WHAT YOU WILL DO: Count every line in this listing that has "putra". Reply with only the total.

RECORDS FOR THIS TASK:
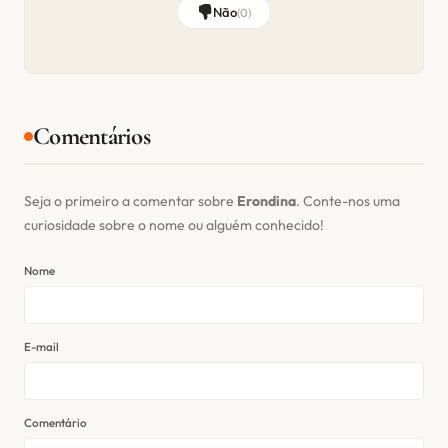
Não
(
0
)
Comentários
Seja o primeiro a comentar sobre
Erondina
. Conte-nos uma
curiosidade sobre o nome ou alguém conhecido!
Nome
E-mail
Comentário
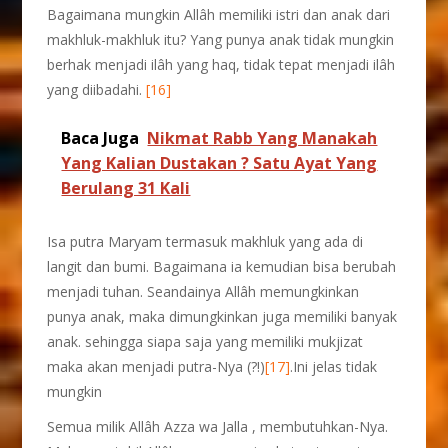
Bagaimana mungkin Allâh memiliki istri dan anak dari
makhluk-makhluk itu? Yang punya anak tidak mungkin
berhak menjadi ilâh yang haq, tidak tepat menjadi ilâh
yang diibadahi.
[16]
Baca Juga
Nikmat Rabb Yang Manakah
Yang Kalian Dustakan ? Satu Ayat Yang
Berulang 31 Kali
Isa putra Maryam termasuk makhluk yang ada di
langit dan bumi. Bagaimana ia kemudian bisa berubah
menjadi tuhan. Seandainya Allâh memungkinkan
punya anak, maka dimungkinkan juga memiliki banyak
anak. sehingga siapa saja yang memiliki mukjizat
maka akan menjadi putra-Nya (?!)
[17]
.Ini jelas tidak
mungkin
Semua milik Allâh Azza wa Jalla , membutuhkan-Nya.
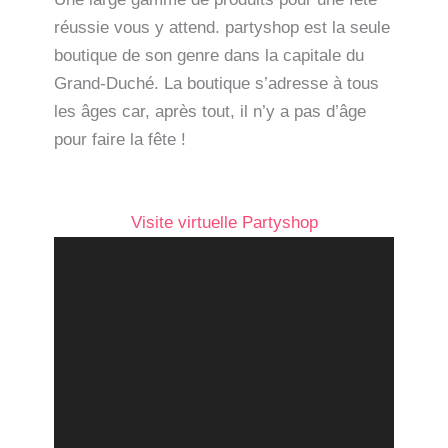
réussie vous y attend. partyshop est la seule
boutique de son genre dans la capitale du
Grand-Duché. La boutique s’adresse à tous
les âges car, après tout, il n’y a pas d’âge
pour faire la fête !
Visite virtuelle Partyshop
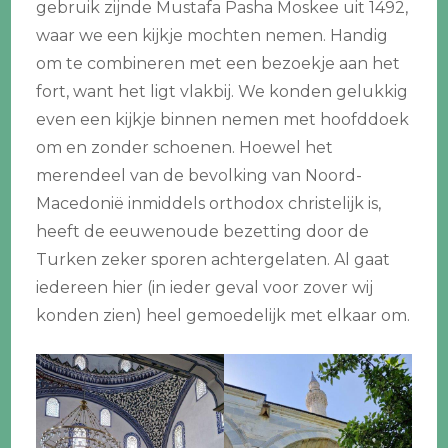
gebruik zijnde Mustafa Pasha Moskee uit 1492,
waar we een kijkje mochten nemen. Handig
om te combineren met een bezoekje aan het
fort, want het ligt vlakbij. We konden gelukkig
even een kijkje binnen nemen met hoofddoek
om en zonder schoenen. Hoewel het
merendeel van de bevolking van Noord-
Macedonië inmiddels orthodox christelijk is,
heeft de eeuwenoude bezetting door de
Turken zeker sporen achtergelaten. Al gaat
iedereen hier (in ieder geval voor zover wij
konden zien) heel gemoedelijk met elkaar om.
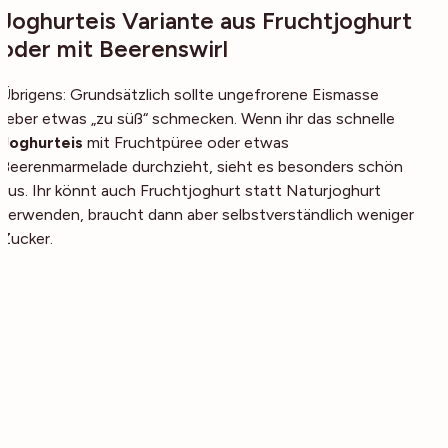
Joghurteis Variante aus Fruchtjoghurt
oder mit Beerenswirl
Übrigens: Grundsätzlich sollte ungefrorene Eismasse
lieber etwas „zu süß“ schmecken. Wenn ihr das schnelle
Joghurteis
mit Fruchtpüree oder etwas
Beerenmarmelade durchzieht, sieht es besonders schön
aus. Ihr könnt auch Fruchtjoghurt statt Naturjoghurt
verwenden, braucht dann aber selbstverständlich weniger
Zucker.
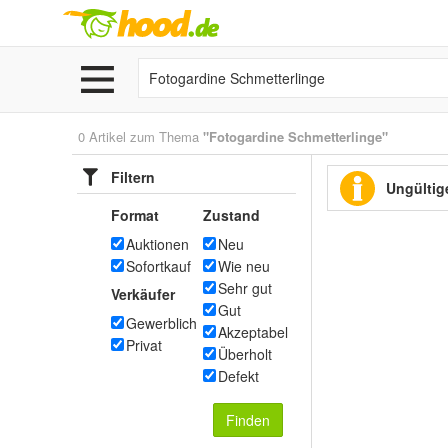
0 Artikel zum Thema
"Fotogardine Schmetterlinge"
Filtern
Ungültige
Format
Zustand
Auktionen
Neu
Sofortkauf
Wie neu
Sehr gut
Verkäufer
Gut
Gewerblich
Akzeptabel
Privat
Überholt
Defekt
Finden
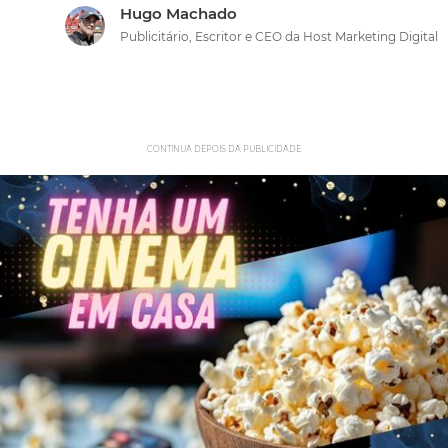
Hugo Machado
Publicitário, Escritor e CEO da Host Marketing Digital
CONTINUA DEPOIS DA PUBLICIDADE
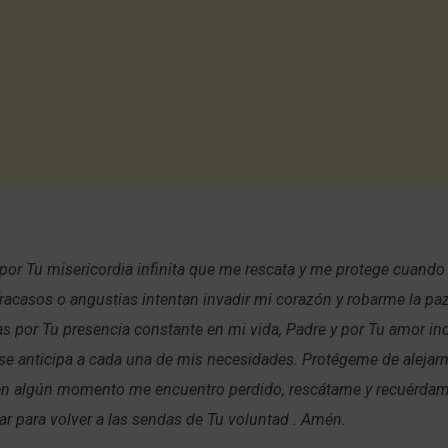
 por Tu misericordia infinita que me rescata y me protege cuando
racasos o angustias intentan invadir mi corazón y robarme la pa
as por Tu presencia constante en mi vida, Padre y por Tu amor inc
se anticipa a cada una de mis necesidades. Protégeme de alejar
 en algún momento me encuentro perdido, rescátame y recuérdam
zar para volver a las sendas de Tu voluntad . Amén.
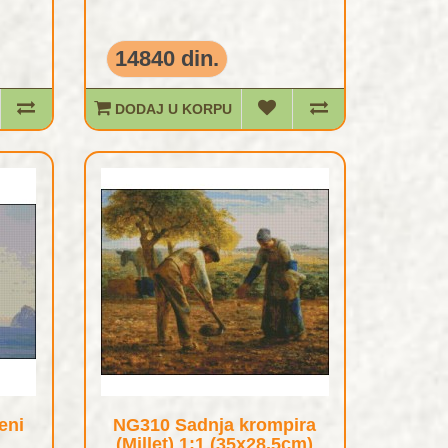
14840 din.
DODAJ U KORPU
eni
NG310 Sadnja krompira
(Millet) 1:1 (35x28,5cm)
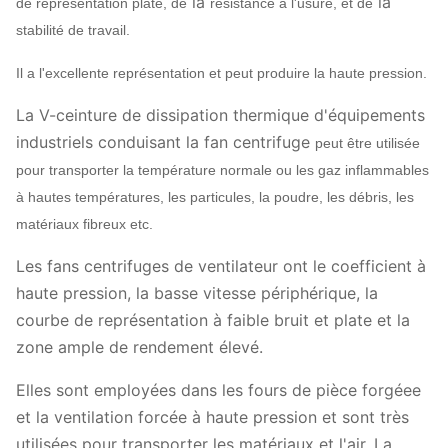
la
la
de représentation plate, de
résistance à l'usure, et de
stabilité de travail.
Il a l'excellente représentation et peut produire la haute pression.
La V-ceinture de dissipation thermique d'équipements
industriels conduisant la fan centrifuge
peut être utilisée
pour transporter la température normale ou les gaz inflammables
à hautes températures, les particules, la poudre, les débris, les
matériaux fibreux etc.
Les fans centrifuges de ventilateur ont le coefficient à
haute pression, la basse vitesse périphérique, la
courbe de représentation à faible bruit et plate et la
zone ample de rendement élevé.
Elles sont employées dans les fours de pièce forgéee
et la ventilation forcée à haute pression et sont très
utilisées pour transporter les matériaux et l'air. La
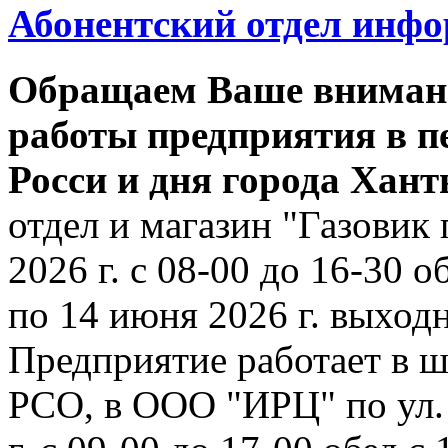
Абонентский отдел инф
Обращаем Ваше внимани
работы предприятия в п
Росси и дня города Хан
отдел и магазин "Газовик 
2026 г. с 08-00 до 16-30 о
по 14 июня 2026 г. выходн
Предприятие работает в ш
РСО, в ООО "ИРЦ" по ул. 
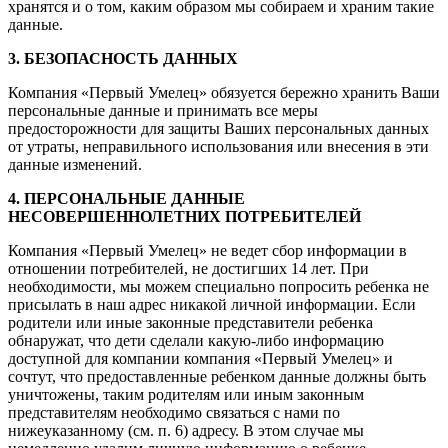
хранятся и о том, каким образом мы собираем и храним такие
данные.
3. БЕЗОПАСНОСТЬ ДАННЫХ
Компания «Первый Умелец» обязуется бережно хранить Ваши
персональные данные и принимать все меры
предосторожности для защиты Ваших персональных данных
от утраты, неправильного использования или внесения в эти
данные изменений.
4. ПЕРСОНАЛЬНЫЕ ДАННЫЕ
НЕСОВЕРШЕННОЛЕТНИХ ПОТРЕБИТЕЛЕЙ
Компания «Первый Умелец» не ведет сбор информации в
отношении потребителей, не достигших 14 лет. При
необходимости, мы можем специально попросить ребенка не
присылать в наш адрес никакой личной информации. Если
родители или иные законные представители ребенка
обнаружат, что дети сделали какую-либо информацию
доступной для компании компания «Первый Умелец» и
сочтут, что предоставленные ребенком данные должны быть
уничтожены, таким родителям или иным законным
представителям необходимо связаться с нами по
нижеуказанному (см. п. 6) адресу. В этом случае мы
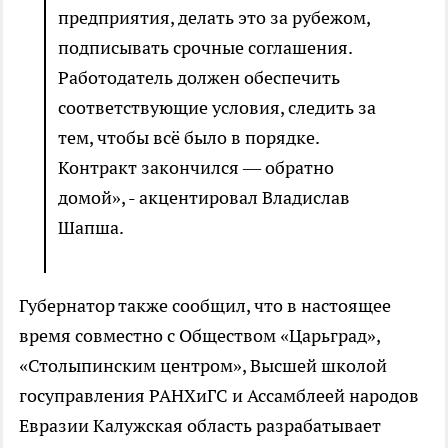
предприятия, делать это за рубежом,
подписывать срочные соглашения.
Работодатель должен обеспечить
соответствующие условия, следить за
тем, чтобы всё было в порядке.
Контракт закончился — обратно
домой», - акцентировал Владислав
Шапша.
Губернатор также сообщил, что в настоящее
время совместно с Обществом «Царьград»,
«Столыпинским центром», Высшей школой
госуправления РАНХиГС и Ассамблеей народов
Евразии Калужская область разрабатывает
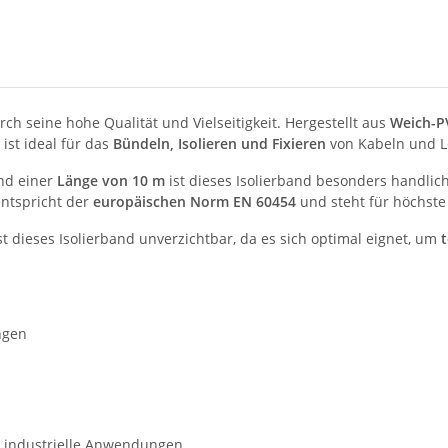
ch seine hohe Qualität und Vielseitigkeit. Hergestellt aus
Weich-P
ist ideal für das
Bündeln, Isolieren und Fixieren
von Kabeln und L
d einer
Länge von 10 m
ist dieses Isolierband besonders handlic
entspricht der
europäischen Norm EN 60454
und steht für höchste
st dieses Isolierband unverzichtbar, da es sich optimal eignet, um
ngen
nd industrielle Anwendungen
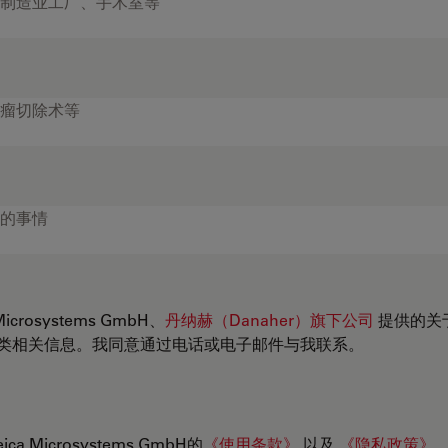
crosystems GmbH、
丹纳赫（Danaher）旗下公司
提供的关
类相关信息。我同意通过电话或电子邮件与我联系。
 Microsystems GmbH的
《使用条款》
以及
《隐私政策》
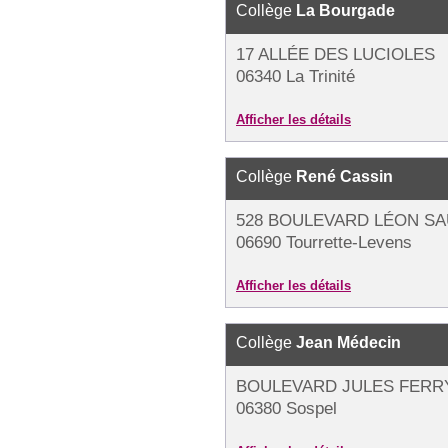
Collège
La Bourgade
17 ALLÉE DES LUCIOLES
06340 La Trinité
Afficher les détails
Collège
René Cassin
528 BOULEVARD LÉON S
06690 Tourrette-Levens
Afficher les détails
Collège
Jean Médecin
BOULEVARD JULES FERR
06380 Sospel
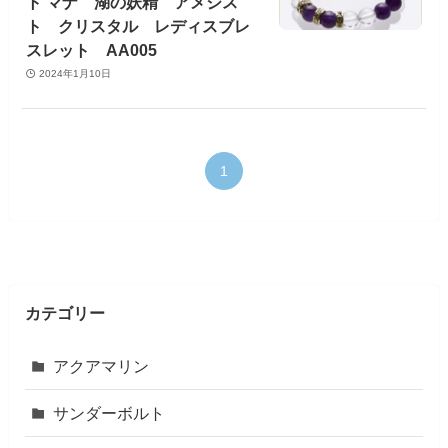
ト マナ 湖の妖精 アメジス
ト クリスタル レディスブレ
スレット AA005
2024年1月10日
1
カテゴリー
アクアマリン
サンダーボルト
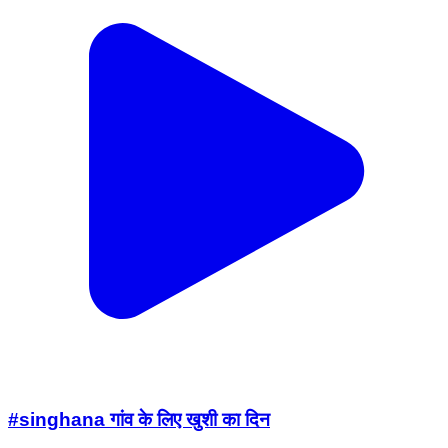
#singhana गांव के लिए खुशी का दिन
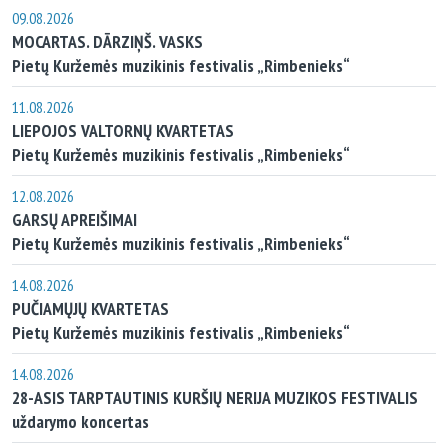
09.08.2026
MOCARTAS. DĀRZIŅŠ. VASKS
Pietų Kuržemės muzikinis festivalis „Rimbenieks“
11.08.2026
LIEPOJOS VALTORNŲ KVARTETAS
Pietų Kuržemės muzikinis festivalis „Rimbenieks“
12.08.2026
GARSŲ APREIŠIMAI
Pietų Kuržemės muzikinis festivalis „Rimbenieks“
14.08.2026
PUČIAMŲJŲ KVARTETAS
Pietų Kuržemės muzikinis festivalis „Rimbenieks“
14.08.2026
28-ASIS TARPTAUTINIS KURŠIŲ NERIJA MUZIKOS FESTIVALIS
uždarymo koncertas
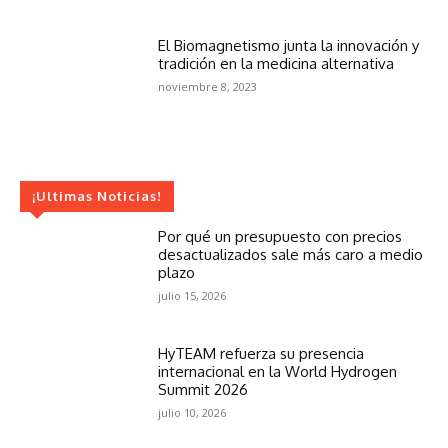
El Biomagnetismo junta la innovación y
tradición en la medicina alternativa
noviembre 8, 2023
¡Ultimas Noticias!
Por qué un presupuesto con precios
desactualizados sale más caro a medio
plazo
julio 15, 2026
HyTEAM refuerza su presencia
internacional en la World Hydrogen
Summit 2026
julio 10, 2026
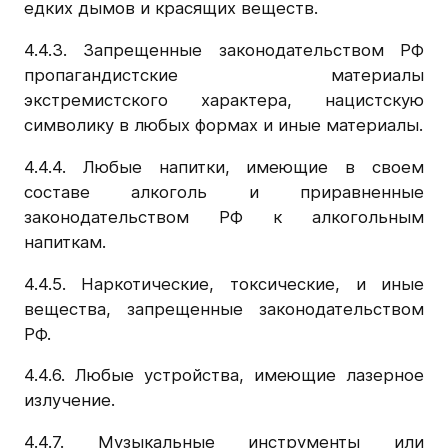
едких дымов и красящих веществ.
4.4.3. Запрещенные законодательством РФ
пропагандистские материалы
экстремистского характера, нацистскую
символику в любых формах и иные материалы.
4.4.4. Любые напитки, имеющие в своем
составе алкоголь и приравненные
законодательством РФ к алкогольным
напиткам.
4.4.5. Наркотические, токсические, и иные
вещества, запрещенные законодательством
РФ.
4.4.6. Любые устройства, имеющие лазерное
излучение.
4.4.7. Музыкальные инструменты или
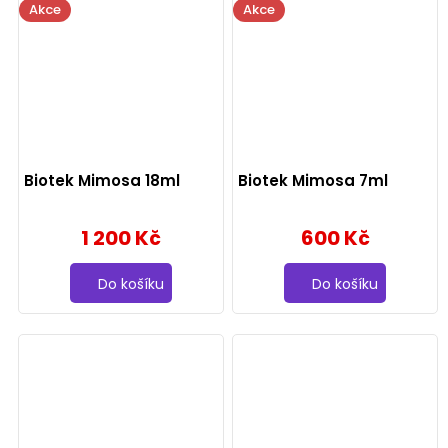
Akce
Akce
Biotek Mimosa 18ml
Biotek Mimosa 7ml
1 200 Kč
600 Kč
Do košíku
Do košíku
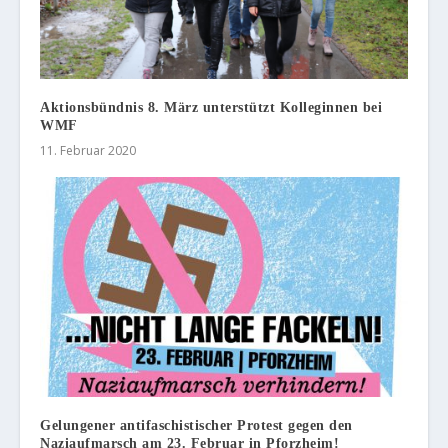
Aktionsbündnis 8. März unterstützt Kolleginnen bei
WMF
11. Februar 2020
Gelungener antifaschistischer Protest gegen den
Naziaufmarsch am 23. Februar in Pforzheim!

EXPECTED ANSWER: 2